2. I would like to interpret this a little differently. Bottomline, there are two reasons I network ... a. I have a need to network, being a social animal, and b. I need to know something, or learn something, and that I can do by talking with someone else. As such, social networks would end up being the front page, sort of an aggregator if you may, to other resources. Ever had a scenario where you found a post in your feed reader, and clicked on a link there, and before you know it, you are on a completely new page, which you hadnt seen before, and has some quite nice stuff. Happens to me a lot, and most of the blogs that I subscribe to now, I came to know about them from other blogs, which I was reading in my feedreader. Can the same logic be extended to the social network? I think so. Of course, there is the issue of a multitude of social networks, and I have written before about the need to aggregate these. Dave mentioned about fuser which I thought is a very nice tool. This is early days yet, though I think its quite neat.

Apart from this, there is the usual blah about how social networking is changing, and will continue to change the way organizations interact, how organizations are interacting with their customers in a totally new way, and how this can fuel innovation ... Let me not dwell on this for too long, at the risk of falling asleep, and I am sure you would also have read ad nauseum about this.

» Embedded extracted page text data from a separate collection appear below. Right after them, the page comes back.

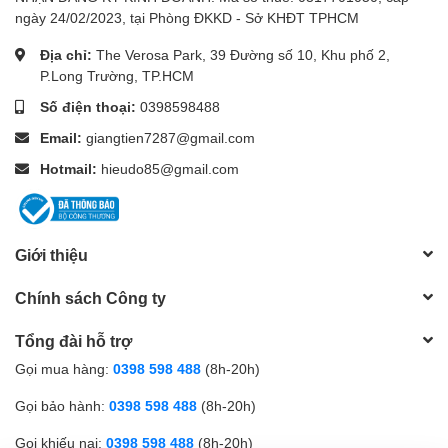
ngày 24/02/2023, tại Phòng ĐKKD - Sở KHĐT TPHCM
Máy đo độ pH
nước
Thông tin chung
Địa chỉ:
The Verosa Park, 39 Đường số 10, Khu phố 2,
LUTRON PH-202
P.Long Trường, TP.HCM
Lý tưởng để sử dụng trong bể cá, chế biến thực phẩm,
Số điện thoại:
0398598488
ngành công nghiệp đồ uống, trại cá giống, phòng thí
Email:
giangtien7287@gmail.com
nghiệm, ngành công nghiệp giấy, ngành công nghiệp mạ,
Hotmail:
hieudo85@gmail.com
nhiếp ảnh, kiểm soát chất lượng, trường học, cao đẳng, hồ
bơi và xử lý nước.
Đầu tư vào Máy đo pH PH-211 để có các phép đo chính
Giới thiệu
xác, đáng tin cậy và thiết kế mạnh mẽ đáp ứng nhu cầu đa
dạng của nhiều ngành công nghiệp khác nhau một cách
Chính sách Công ty
chính xác và dễ dàng.
Tổng đài hỗ trợ
Gọi mua hàng:
0398 598 488
(8h-20h)
Sieuthidoluong.vn
là Nhà phân phối sản phẩm Thiết bị
Gọi bảo hành:
0398 598 488
(8h-20h)
đo độ PH nước
Lutron
chính thức tại TP. Hồ Chí Minh.
Sản phẩm đảm bảo chất lượng, chính hãng và giá tốt.
Gọi khiếu nại:
0398 598 488
(8h-20h)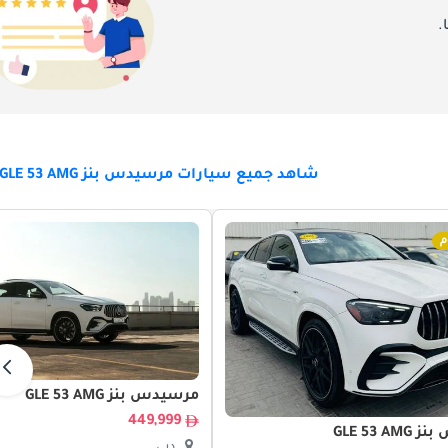
.
شاهد جميع سيارات مرسيدس بنز GLE 53 AMG للبيع
م
مرسيدس بنز GLE 53 AMG
449,999
GLE 53 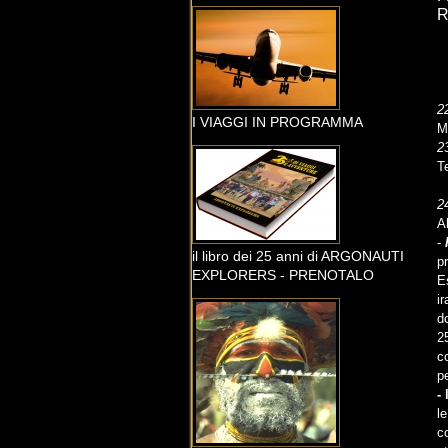
2
I VIAGGI IN PROGRAMMA
M
2
T
2
A
-
il libro dei 25 anni di ARGONAUTI
p
EXPLORERS - PRENOTALO
E
i
d
2
c
p
-
l
c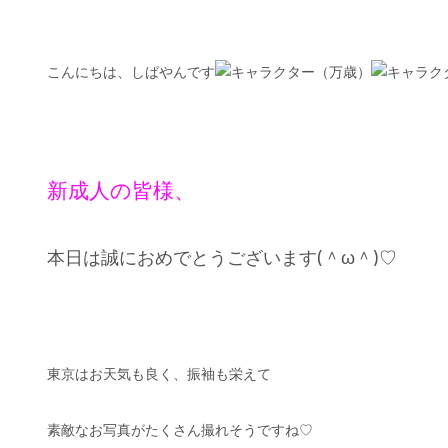
こんにちは、しばやんです
新成人の皆様、
本日は誠におめでとうございます(＾ω＾)♡
東京はお天気も良く、振袖も栄えて
素敵なお写真がたくさん撮れそうですね♡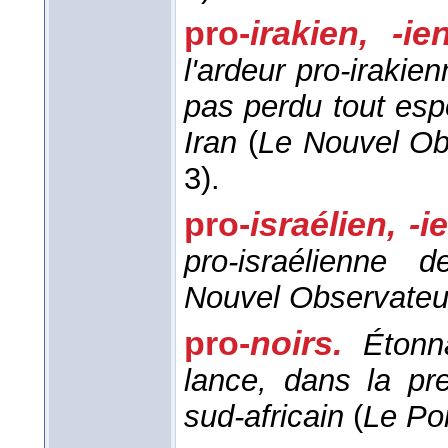
pro-
irakien, -i
l'ardeur pro-irakien
pas perdu tout esp
Iran
(
Le Nouvel Ob
3).
pro-
israélien, -
pro-israélienne de
Nouvel Observateu
pro-
noirs.
Étonn
lance, dans la pr
sud-africain
(
Le Po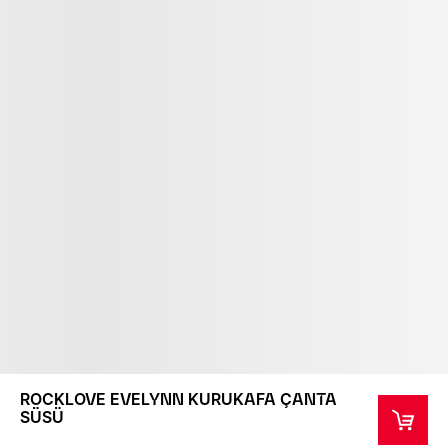
ROCKLOVE EVELYNN KURUKAFA ÇANTA
SÜSÜ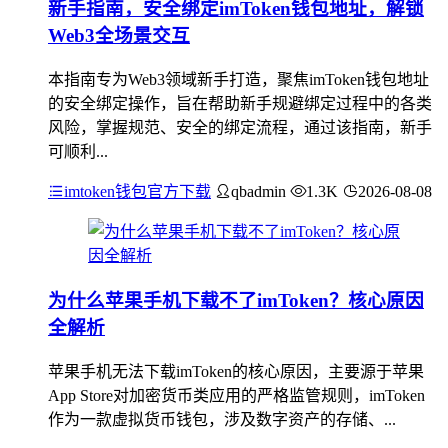
新手指南，安全绑定imToken钱包地址，解锁
Web3全场景交互
本指南专为Web3领域新手打造，聚焦imToken钱包地址
的安全绑定操作，旨在帮助新手规避绑定过程中的各类
风险，掌握规范、安全的绑定流程，通过该指南，新手
可顺利...
imtoken钱包官方下载
qbadmin
1.3K
2026-08-08
为什么苹果手机下载不了imToken？核心原因
全解析
苹果手机无法下载imToken的核心原因，主要源于苹果
App Store对加密货币类应用的严格监管规则，imToken
作为一款虚拟货币钱包，涉及数字资产的存储、...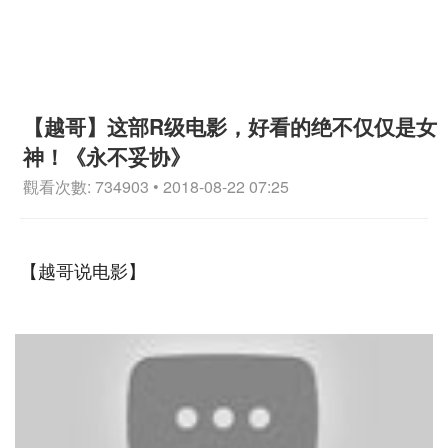
【越哥】这部R级电影，好看的绝不仅仅是女
神！《永不妥协》
觀看次數: 734903 • 2018-08-22 07:25
【越哥说电影】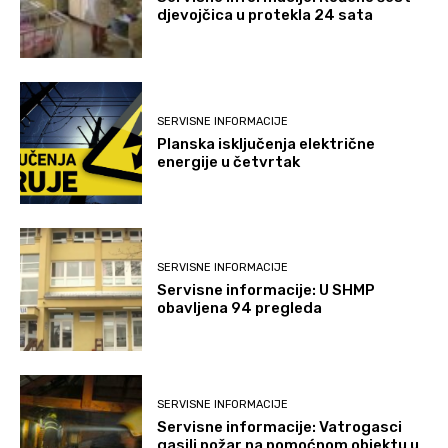
djevojčica u protekla 24 sata
SERVISNE INFORMACIJE
Planska isključenja električne
energije u četvrtak
SERVISNE INFORMACIJE
Servisne informacije: U SHMP
obavljena 94 pregleda
SERVISNE INFORMACIJE
Servisne informacije: Vatrogasci
gasili požar na pomoćnom objektu u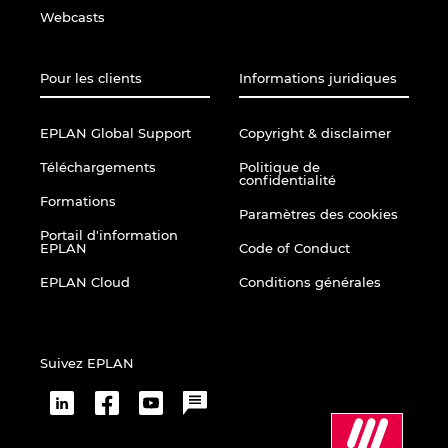
Webcasts
Norway
Pour les clients
Informations juridiques
Peru
EPLAN Global Support
Copyright & disclaimer
Philippines
Téléchargements
Politique de
confidentialité
Poland
Formations
Paramètres des cookies
Portail d'information
Portugal
EPLAN
Code of Conduct
EPLAN Cloud
Conditions générales
Romania
Serbia
Suivez EPLAN
Singapore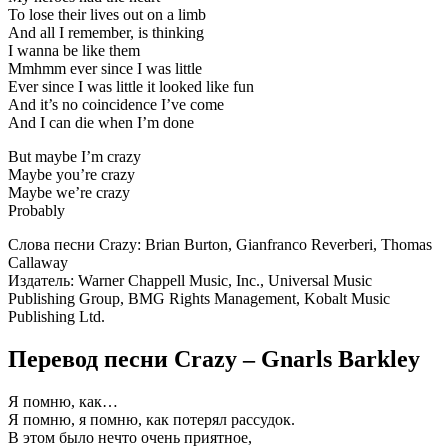
To lose their lives out on a limb
And all I remember, is thinking
I wanna be like them
Mmhmm ever since I was little
Ever since I was little it looked like fun
And it’s no coincidence I’ve come
And I can die when I’m done
But maybe I’m crazy
Maybe you’re crazy
Maybe we’re crazy
Probably
Слова песни Crazy: Brian Burton, Gianfranco Reverberi, Thomas
Callaway
Издатель: Warner Chappell Music, Inc., Universal Music
Publishing Group, BMG Rights Management, Kobalt Music
Publishing Ltd.
Перевод песни Crazy – Gnarls Barkley
Я помню, как…
Я помню, я помню, как потерял рассудок.
В этом было нечто очень приятное,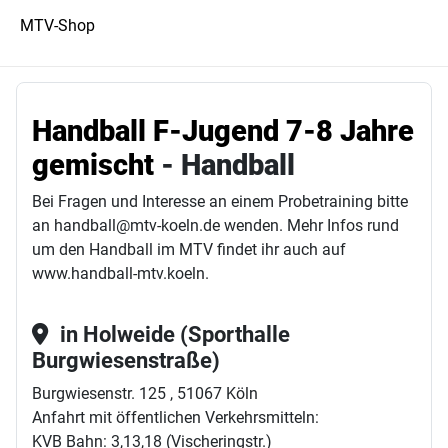
MTV-Shop
Handball F-Jugend 7-8 Jahre
gemischt
- Handball
Bei Fragen und Interesse an einem Probetraining bitte
an handball@mtv-koeln.de wenden. Mehr Infos rund
um den Handball im MTV findet ihr auch auf
www.handball-mtv.koeln.
in Holweide (Sporthalle
Burgwiesenstraße)
Burgwiesenstr. 125 , 51067 Köln
Anfahrt mit öffentlichen Verkehrsmitteln:
KVB Bahn: 3,13,18 (Vischeringstr.)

There is also a nice post by Bill Ives about Letting Facebook and MySpace into the Enterprise where he is looking at the result of a survey which seems to have concluded that more companies are not blocking social networks because they have other issues to resolve, and this might come later. This isnt something I can quite agree with ... This was being said of the internet too, and look where we are. The point that Darin Stahl seems to be missing out is that a. social networking need not necessarily be only outside the organization, but that can add a lot of value within the organization, especially in the large, geographically organizations, and b. social networks would, in all likelihood, get slowly integrated into business processes, changing them from the way we see them today. I have written about this here. Add to this cauldron the idea of virtual worlds, and the entire potion can become quite interesting. Social networks have, and are, changing the principles of the who, why, where of social interactions (we are today interacting with people, sharing thoughts, ideas, issues, solutions, etc., with people whome we didnt even know till the other day), and knowledge seeking, and sharing, while virtual worlds can change the mechanics, or the very way we interact, or seek and share knowledge, bringing in the richness and the spontaneity that is inherent in them.


Emily said...

I really like your coverage of the every changing social sphere because of socian networking. You're right, Facebook (and social networking in general) has revolutionized social interactions within many demographics. Thanks for mentioning Fuser. We're excited about our ability to bring this new social world together with other forms of digital communications!


Atul said...

Actually, Dave told me about Fuser. And, must say, I quite like the tool, though I am not exactly a heavy user as of now. Will probably write about Fuser soon.

Paulplot said...

i agree that people's social and business lives are increasingly merging. more so for small businesses than big though. but we are still the "hype" phase of the hype cycle and there will be a shake-out and then finally there will be the sites which become a part of our life like google has.

Atul said...

Quite agree with you, Jessie ... the shape of web 2.0 when the dust has settled, in my opinion, would be quite different from what we see it today ... and, I think it should be so, too ... More of an evolutionary process, rather than a static technology definition!